3D printing is both practical and surprising. There are multiple 3D solutions in design, healthcare, people’s homes, almost everywhere you can imagine. The basics of 3D printing are quite simple, after all. Everyone can learn it.
Inventions for everyday life and catastrophes
3D printing can help daily life. In our innovation courses at Haaga-Helia students have built devices for growing automatically salad and chili, for example. The device recognizes when the soil is too dry and adds water to the plant when needed. Another student designed once an entire alarm system for his home, based on very cheap but robust parts that are easily available.
Everyone knows how frustrating it is when a small part of a household machine breaks up. With 3D printing it is possible to print spare parts to machines, and give a longer life to the machine in this way.
It is even possible to build houses with 3D printing. This could be very useful in catastrophe areas. Soon it will be possible to print a house in one hour. The 3D techniques also enable the construction of more developed houses: the printer is in a sea container, movable by truck, and the electric wiring and water pipes are inserted into the print as it is being done.
Last spring, the French game company Ubisoft caught the world’s attention when it offered to support financially the reconstruction Notre Dame of Paris. The cathedral had been ravaged in a massive fire in April.

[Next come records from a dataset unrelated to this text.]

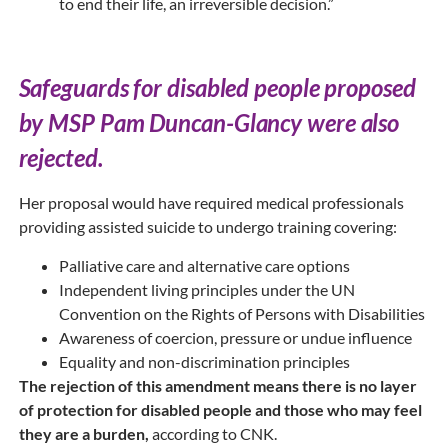
to end their life, an irreversible decision.”
Safeguards for disabled people proposed
by MSP Pam Duncan-Glancy were also
rejected.
Her proposal would have required medical professionals
providing assisted suicide to undergo training covering:
Palliative care and alternative care options
Independent living principles under the UN
Convention on the Rights of Persons with Disabilities
Awareness of coercion, pressure or undue influence
Equality and non-discrimination principles
The rejection of this amendment means there is no layer
of protection for disabled people and those who may feel
they are a burden,
according to CNK.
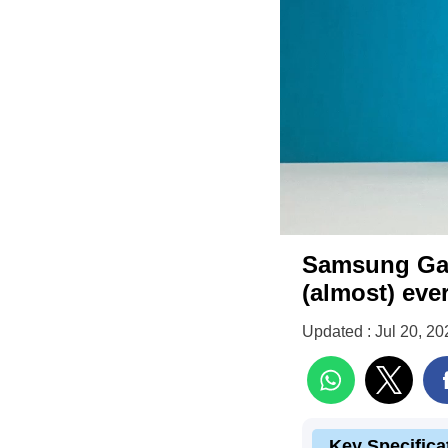
Samsung Gala
(almost) eve
Updated : Jul 20, 20
Key Specifica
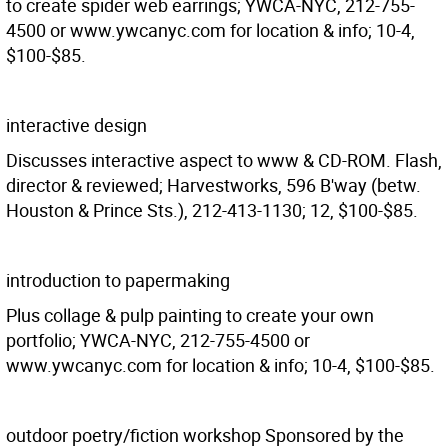
to create spider web earrings; YWCA-NYC, 212-755-
4500 or www.ywcanyc.com for location & info; 10-4,
$100-$85.
interactive design
Discusses interactive aspect to www & CD-ROM. Flash,
director & reviewed; Harvestworks, 596 B'way (betw.
Houston & Prince Sts.), 212-413-1130; 12, $100-$85.
introduction to papermaking
Plus collage & pulp painting to create your own
portfolio; YWCA-NYC, 212-755-4500 or
www.ywcanyc.com for location & info; 10-4, $100-$85.
outdoor poetry/fiction workshop Sponsored by the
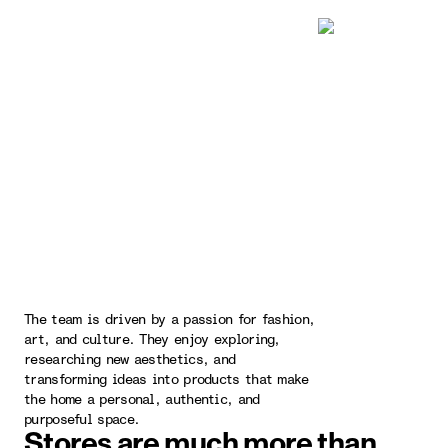
The team is driven by a passion for fashion,
art, and culture. They enjoy exploring,
researching new aesthetics, and
transforming ideas into products that make
the home a personal, authentic, and
purposeful space.
Stores are much more than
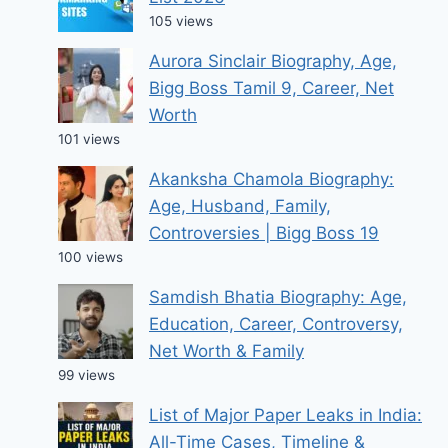
105 views
Aurora Sinclair Biography, Age,
Bigg Boss Tamil 9, Career, Net
Worth
101 views
Akanksha Chamola Biography:
Age, Husband, Family,
Controversies | Bigg Boss 19
100 views
Samdish Bhatia Biography: Age,
Education, Career, Controversy,
Net Worth & Family
99 views
List of Major Paper Leaks in India:
All-Time Cases, Timeline &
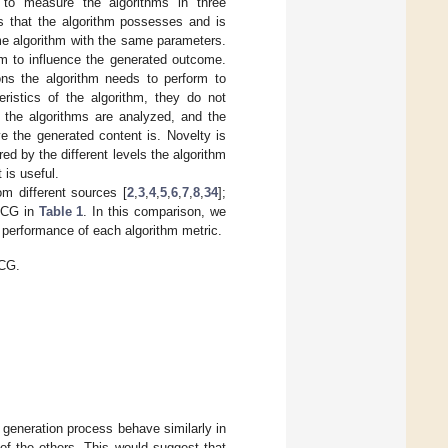
to measure the algorithms in three
s that the algorithm possesses and is
me algorithm with the same parameters.
hm to influence the generated outcome.
ions the algorithm needs to perform to
eristics of the algorithm, they do not
of the algorithms are analyzed, and the
e the generated content is. Novelty is
ed by the different levels the algorithm
 is useful.
m different sources [
2
,
3
,
4
,
5
,
6
,
7
,
8
,
34
];
 PCG in
Table 1
. In this comparison, we
e performance of each algorithm metric.
PCG.
e generation process behave similarly in
f the others. This would suggest that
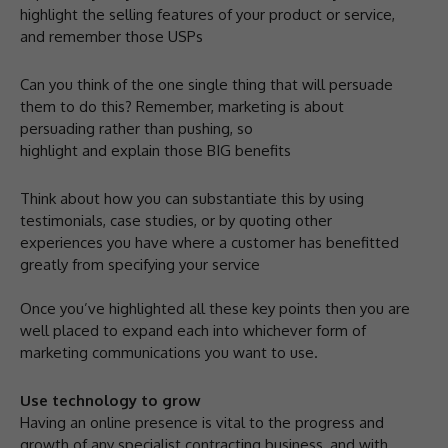
highlight the selling features of your product or service,
and remember those USPs
Can you think of the one single thing that will persuade
them to do this? Remember, marketing is about
persuading rather than pushing, so
highlight and explain those BIG benefits
Think about how you can substantiate this by using
testimonials, case studies, or by quoting other
experiences you have where a customer has benefitted
greatly from specifying your service
Once you’ve highlighted all these key points then you are
well placed to expand each into whichever form of
marketing communications you want to use.
Use technology to grow
Having an online presence is vital to the progress and
growth of any specialist contracting business, and with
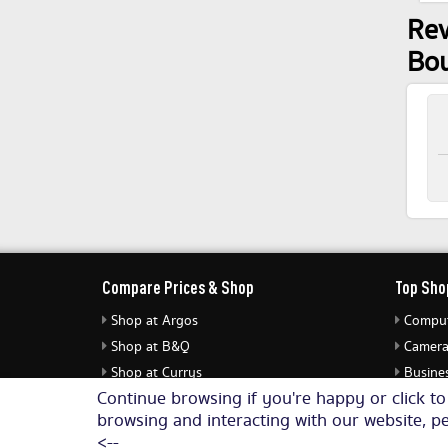
Rev
Bo
Compare Prices & Shop
Top Sho
Shop at Argos
Comput
Shop at B&Q
Camera
Shop at Currys
Busines
Continue browsing if you're happy or click t
Shop at eBuyer
Jewell
browsing and interacting with our website, pe
Shop at Dunelm
Audio 
<--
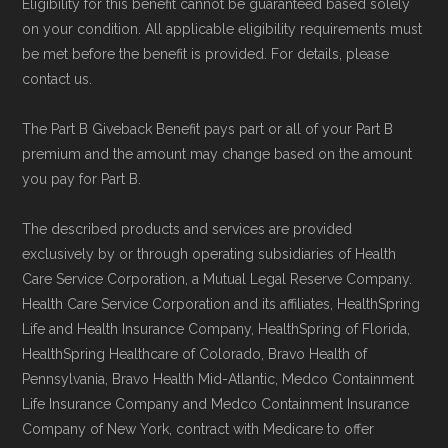
Eligibility for this benefit cannot be guaranteed based solely
on your condition. All applicable eligibility requirements must
be met before the benefit is provided. For details, please
contact us.
The Part B Giveback Benefit pays part or all of your Part B
premium and the amount may change based on the amount
you pay for Part B.
The described products and services are provided
exclusively by or through operating subsidiaries of Health
Care Service Corporation, a Mutual Legal Reserve Company.
Health Care Service Corporation and its affiliates, HealthSpring
Life and Health Insurance Company, HealthSpring of Florida,
HealthSpring Healthcare of Colorado, Bravo Health of
Pennsylvania, Bravo Health Mid-Atlantic, Medco Containment
Life Insurance Company and Medco Containment Insurance
Company of New York, contract with Medicare to offer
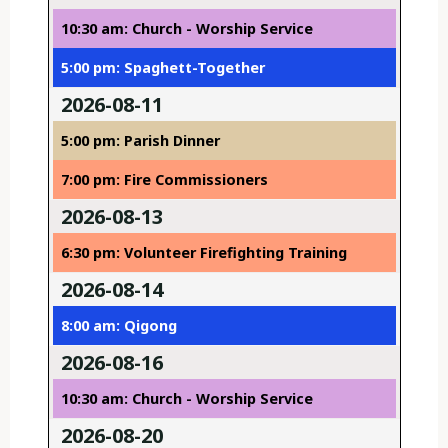
10:30 am: Church - Worship Service
5:00 pm: Spaghett-Together
2026-08-11
5:00 pm: Parish Dinner
7:00 pm: Fire Commissioners
2026-08-13
6:30 pm: Volunteer Firefighting Training
2026-08-14
8:00 am: Qigong
2026-08-16
10:30 am: Church - Worship Service
2026-08-20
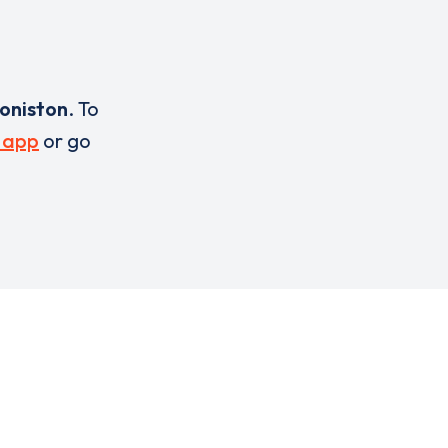
oniston
. To
 app
or go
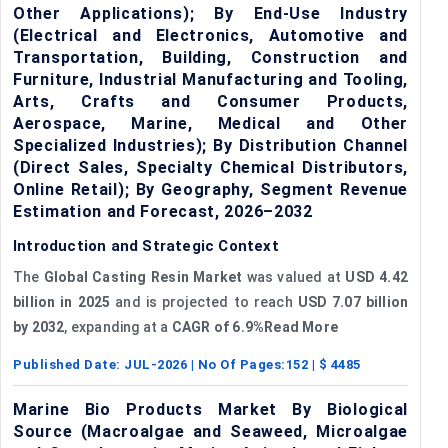
Other Applications); By End-Use Industry
(Electrical and Electronics, Automotive and
Transportation, Building, Construction and
Furniture, Industrial Manufacturing and Tooling,
Arts, Crafts and Consumer Products,
Aerospace, Marine, Medical and Other
Specialized Industries); By Distribution Channel
(Direct Sales, Specialty Chemical Distributors,
Online Retail); By Geography, Segment Revenue
Estimation and Forecast, 2026–2032
Introduction and Strategic Context
The
Global Casting Resin Market
was valued at
USD 4.42
billion
in 2025
and is projected to reach
USD 7.07 billion
by 2032
, expanding at a
CAGR of 6.9%Read More
Published Date:
JUL-2026
| No Of Pages:
152
| $
4485
Marine Bio Products Market By Biological
Source (Macroalgae and Seaweed, Microalgae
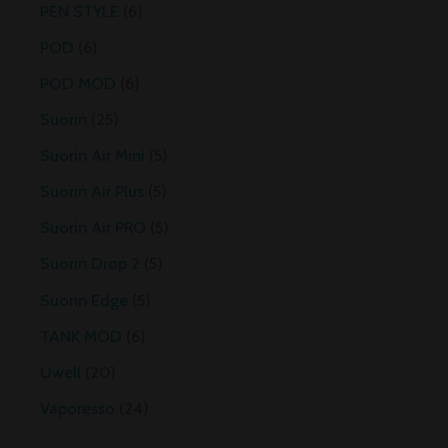
PEN STYLE
6
POD
6
POD MOD
6
Suorin
25
Suorin Air Mini
5
Suorin Air Plus
5
Suorin Air PRO
5
Suorin Drop 2
5
Suorin Edge
5
TANK MOD
6
Uwell
20
Vaporesso
24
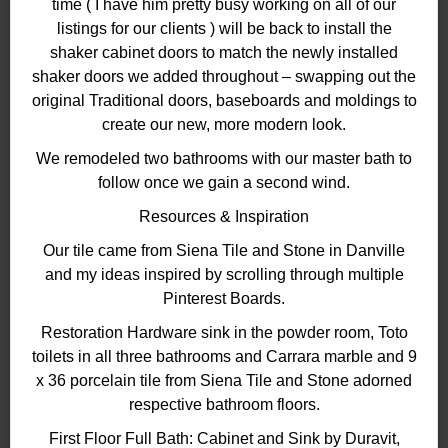
time ( I have him pretty busy working on all of our
listings for our clients ) will be back to install the
shaker cabinet doors to match the newly installed
shaker doors we added throughout – swapping out the
original Traditional doors, baseboards and moldings to
create our new, more modern look.
We remodeled two bathrooms with our master bath to
follow once we gain a second wind.
Resources & Inspiration
Our tile came from Siena Tile and Stone in Danville
and my ideas inspired by scrolling through multiple
Pinterest Boards.
Restoration Hardware sink in the powder room, Toto
toilets in all three bathrooms and Carrara marble and 9
x 36 porcelain tile from Siena Tile and Stone adorned
respective bathroom floors.
First Floor Full Bath: Cabinet and Sink by Duravit,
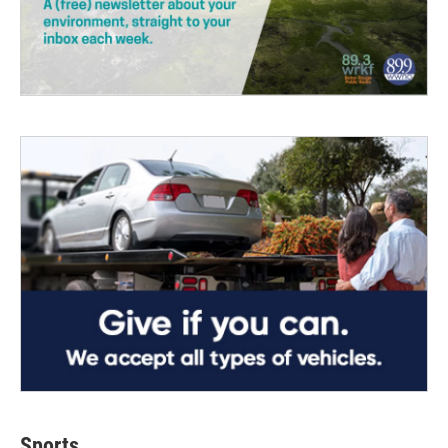
Sports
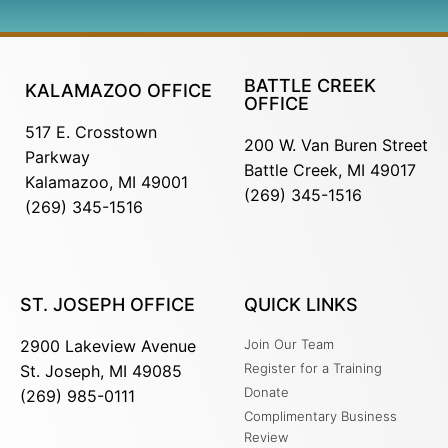
BATTLE CREEK
KALAMAZOO OFFICE
OFFICE
517 E. Crosstown
200 W. Van Buren Street
Parkway
Battle Creek, MI 49017
Kalamazoo, MI 49001
(269) 345-1516
(269) 345-1516
ST. JOSEPH OFFICE
QUICK LINKS
2900 Lakeview Avenue
Join Our Team
Register for a Training
St. Joseph, MI 49085
Donate
(269) 985-0111
Complimentary Business
Review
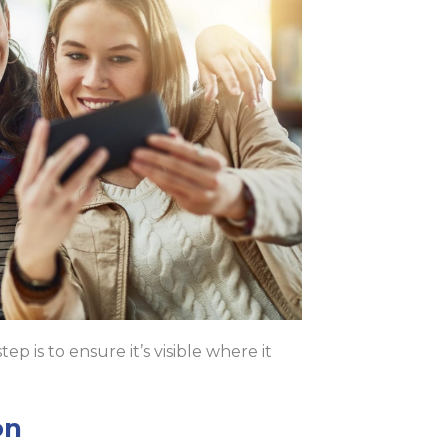
 is to ensure it’s visible where it
on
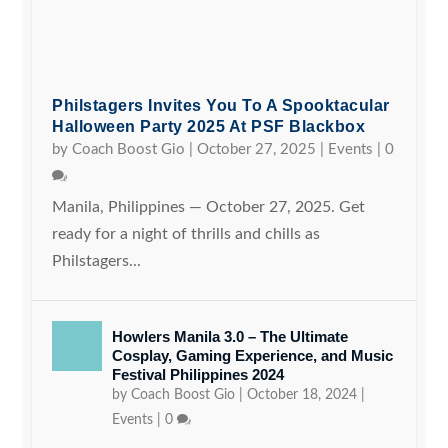
Philstagers Invites You To A Spooktacular
Halloween Party 2025 At PSF Blackbox
by
Coach Boost Gio
|
October 27, 2025
|
Events
|
0
Manila, Philippines — October 27, 2025. Get
ready for a night of thrills and chills as
Philstagers...
Howlers Manila 3.0 – The Ultimate
Cosplay, Gaming Experience, and Music
Festival Philippines 2024
by
Coach Boost Gio
|
October 18, 2024
|
Events
|
0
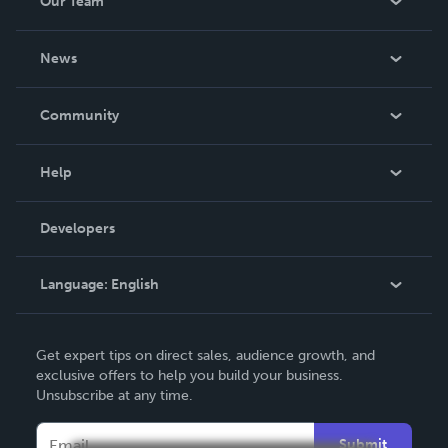
Our Team
About Us
News
Careers
In The News
Community
Events
Blog
Help
Videos
Order Lookup
Developers
Podcast
Knowledge Base
Language:
English
Contact Support
English
Get expert tips on direct sales, audience growth, and
Deutsch
exclusive offers to help you build your business.
Unsubscribe at any time.
Français
Italiano
Submit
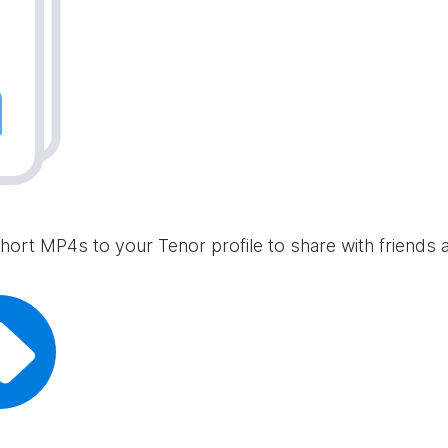
hort MP4s to your Tenor profile to share with friends 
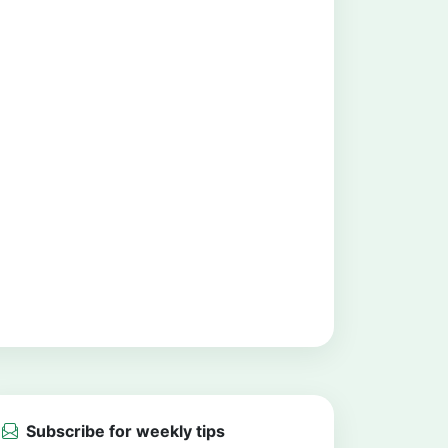
Subscribe for weekly tips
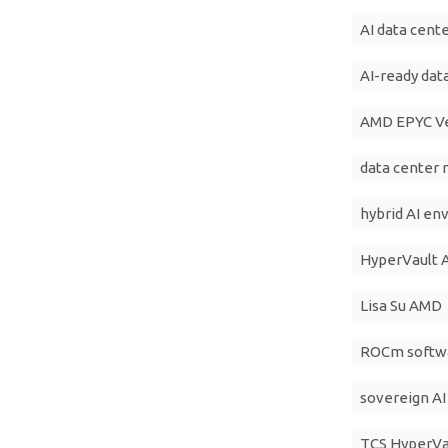
AI data cente
AI-ready dat
AMD EPYC V
data center
hybrid AI e
HyperVault A
Lisa Su AMD
ROCm softw
sovereign AI 
TCS HyperVau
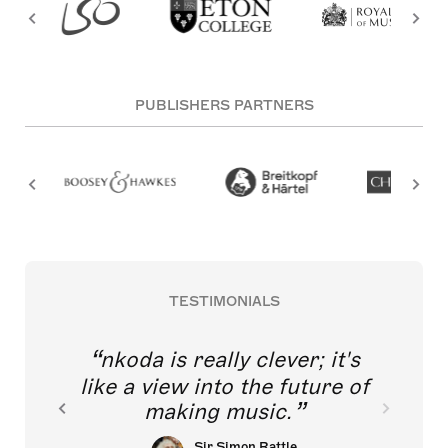
PUBLISHERS PARTNERS
TESTIMONIALS
nkoda is really clever; it's
like a view into the future of
making music.
Sir Simon Rattle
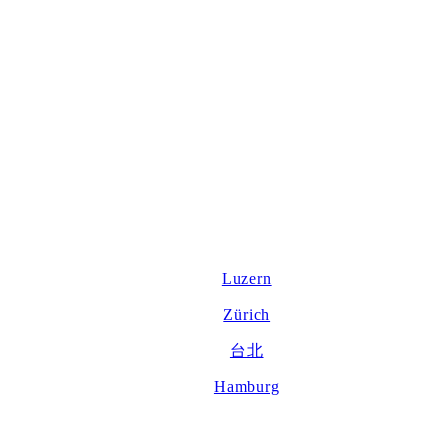
Luzern
Zürich
台北
Hamburg
About us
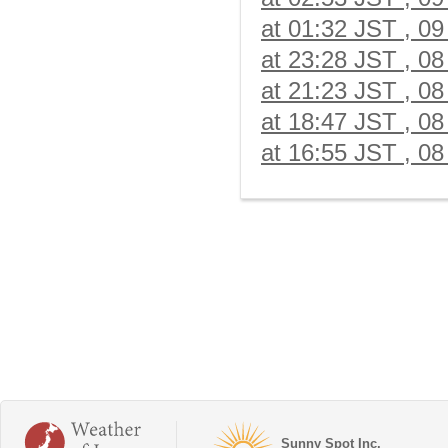
at 01:32 JST , 09
at 23:28 JST , 08
at 21:23 JST , 08
at 18:47 JST , 08
at 16:55 JST , 08
Sunny Spot Inc.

The support of Ubisoft was not only financial. The company also suggested to give their 3D model of the cathedral to the help of the reconstruction. Game industry uses 3D modeling a lot in game design, and models such as Ubisoft’s cathedral can be of extremely high accuracy.
Solving problems is inspiring
In our 3D printing classes the teacher is not an authority. We plan and ideate together. The student can find it very liberating, if the teacher does not know the answer. At first, however, students might wonder “how come the teacher does not know the solution?” How should I know it? It is their ideas, which we can develop further together. The question no longer is, “what can I do”, but rather, “what do I want to do”.
In Haaga-Helia, 3D can also help in studying other subjects. Students from the Business Programmes Unit have built an escape room, for which IT students have designed robot locks with the help of 3D modeling. In order to get out of the room the gamer has to clear a profit and loss account. It is a kind of double learning: Some learn 3D modeling and printing while others learn accounting with the help of 3D inventions.
3D will bloom in the future
Nowadays there is more and more 3D related data available. People help each other in 3D web forums and the discussion is mostly very friendly and supportive.
The printing materials develop very fast. It is now possible to print with biomaterials, such as wood or PLA, which is derived from corn starch. These are biodegradable. Recently the price of metal printing has gone down vigorously due to some fundamental patents expiring, and competition is pushing prices down. Bioprinting takes big steps forward in medical research labs and will be mainstream within five to ten years.
3D printing is already available to the public at libraries and here at Haaga-Helia we have dozens of students who know how to design and print. Recently we got a new handheld scanner for our 3D laboratory. Now we can scan a human being from head to toes, and if needed, either print the model or take it further into a game engine, for example.
Keeping up with the ever-speeding progress in 3D is actually very tough!